Type adjusting FRU (RFC accepted but not yet implemented IIRC) gives FRU a bit more applicability and reason for being this easy, but partially defaulted construction is still by and far the most common. I do look forward to when fieldwise defaults happen, but unfortunately just don't have the time/energy to try to push it through, especially when I have multi-year-old "pet" (lib) features already on nightly I should be pushing for....

  1. If you know exactly how it's different from this desugar before I allude to it in the next paragraph, you win today's bonus cookie. ↩︎

  2. What you do get is only rarely applicable in practice: you can do FRU from an unowned place (i.e. from behind a reference) if all the needed fields are Copy, even if some of the other fields are not. ↩︎


I didn't realize we were talking about partial types here as well. obj need not be anything related to Struct but could be StructParams.

We ideally would want both to coexist. I actually use the update syntax with existing structs quite often when I'm messing with data structures and smart pointers, but I digress.

In order for what you're asking to be implemented kind of coherently, we'd need polymorphic closures and trait generics, but we have neither of those. However, I think we could work around that by just hacking in polymorphic closures here (copy-pasting it on each field generation before type-checking), and then type checking the signature of fn<T: GenericTrait>() -> T for every field.
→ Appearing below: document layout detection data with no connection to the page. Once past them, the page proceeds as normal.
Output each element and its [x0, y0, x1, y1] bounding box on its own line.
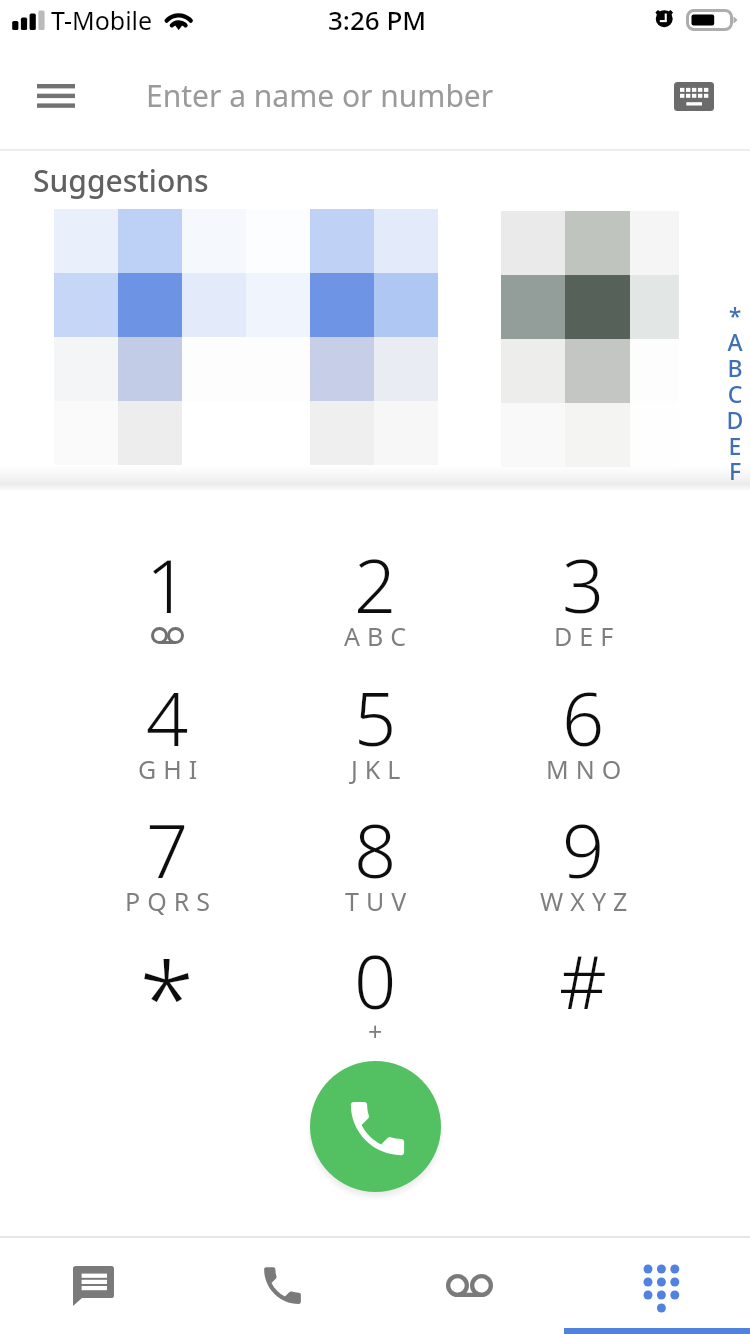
- staticText: 7: [146, 799, 189, 900]
- staticText: MNO: [546, 752, 629, 786]
- button[interactable]: 1: [63, 525, 271, 647]
- button[interactable]: Keyboard: [652, 64, 736, 128]
- button[interactable]: Dialpad: [564, 1236, 750, 1334]
- staticText: 1: [146, 534, 189, 635]
- button[interactable]: Menu: [13, 62, 99, 130]
- button[interactable]: *: [63, 921, 271, 1043]
- staticText: 4: [146, 667, 189, 768]
- staticText: WXYZ: [540, 884, 635, 918]
- button[interactable]: B: [723, 352, 747, 383]
- button[interactable]: 6: [479, 658, 687, 780]
- button[interactable]: F: [723, 455, 747, 486]
- staticText: 8: [354, 799, 397, 900]
- staticText: Enter a name or number: [146, 75, 494, 116]
- button[interactable]: *: [723, 300, 747, 331]
- button[interactable]: Voicemail: [376, 1236, 564, 1334]
- button[interactable]: 9: [479, 790, 687, 912]
- button[interactable]: Messages: [0, 1236, 188, 1334]
- staticText: 2: [354, 534, 397, 635]
- staticText: T-Mobile: [51, 3, 153, 37]
- staticText: GHI: [138, 752, 205, 786]
- staticText: ABC: [344, 619, 414, 653]
- staticText: 9: [562, 799, 605, 900]
- button[interactable]: 2: [271, 525, 479, 647]
- button[interactable]: Call: [310, 1061, 441, 1192]
- button[interactable]: 7: [63, 790, 271, 912]
- button[interactable]: 8: [271, 790, 479, 912]
- staticText: 3: [562, 534, 605, 635]
- button[interactable]: C: [723, 378, 747, 409]
- staticText: 3:26 PM: [328, 2, 427, 37]
- button[interactable]: A: [723, 326, 747, 357]
- staticText: #: [559, 930, 607, 1031]
- staticText: JKL: [351, 752, 408, 786]
- staticText: +: [368, 1014, 383, 1048]
- button[interactable]: Calls: [188, 1236, 376, 1334]
- staticText: TUV: [345, 884, 414, 918]
- button[interactable]: E: [723, 430, 747, 461]
- button[interactable]: 4: [63, 658, 271, 780]
- button[interactable]: #: [479, 921, 687, 1043]
- button[interactable]: D: [723, 404, 747, 435]
- button[interactable]: 0: [271, 921, 479, 1043]
- staticText: Suggestions: [33, 160, 209, 201]
- button[interactable]: 3: [479, 525, 687, 647]
- button[interactable]: 5: [271, 658, 479, 780]
- staticText: DEF: [554, 619, 621, 653]
- staticText: PQRS: [125, 884, 217, 918]
- staticText: 5: [354, 667, 397, 768]
- staticText: 6: [562, 667, 605, 768]
- staticText: 0: [354, 930, 397, 1031]
- staticText: *: [139, 928, 195, 1050]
We just need a way to somehow express that GenericTrait, which I can't really come up with right now, it's very disruptive in the language.
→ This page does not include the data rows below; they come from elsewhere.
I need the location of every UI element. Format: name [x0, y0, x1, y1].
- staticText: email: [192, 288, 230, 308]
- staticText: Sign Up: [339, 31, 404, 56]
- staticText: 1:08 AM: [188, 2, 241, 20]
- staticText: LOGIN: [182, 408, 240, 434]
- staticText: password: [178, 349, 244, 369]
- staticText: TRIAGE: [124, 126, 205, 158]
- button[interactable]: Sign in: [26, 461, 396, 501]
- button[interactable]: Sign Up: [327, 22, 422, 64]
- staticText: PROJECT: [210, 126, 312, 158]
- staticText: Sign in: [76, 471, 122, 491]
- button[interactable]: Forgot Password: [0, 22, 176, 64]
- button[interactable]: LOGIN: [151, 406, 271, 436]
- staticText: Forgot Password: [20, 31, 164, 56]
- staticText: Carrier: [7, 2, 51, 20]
So... something like this?

struct Foo {
    a: i32,
    b: i32,
    c: i32,
    d: i32,

struct FooParams {
    a: i32,
    d: i32,

// Magic marker trait
impl PartialUnpack<Foo> for FooParams {}

trait PartialDefault {
    type Partial: PartialUnpack<Self>;

    fn partial_default() -> Self::Partial;

impl PartialDefault for Foo {
    type Partial = FooParams;

    fn partial_default() -> Self::Partial {
        FooParams {
            a: 100,
            d: 200,

fn main() {
    let foo = Foo {
        b: 300,
        c: 400,
        // This is allowed because of the PartialUnpack

Sure. Things I see:

  • Are we OK with aligning based on (private) field names here?
  • What semver problems exist as this seems possible (e.g., can I opt-out of this support?):
impl PartialUnpack<ForeignFoo> for LocalParams {}
  • Where does type checking occur? At use time? I feel like the Rust-y answer would be at fn partial_default().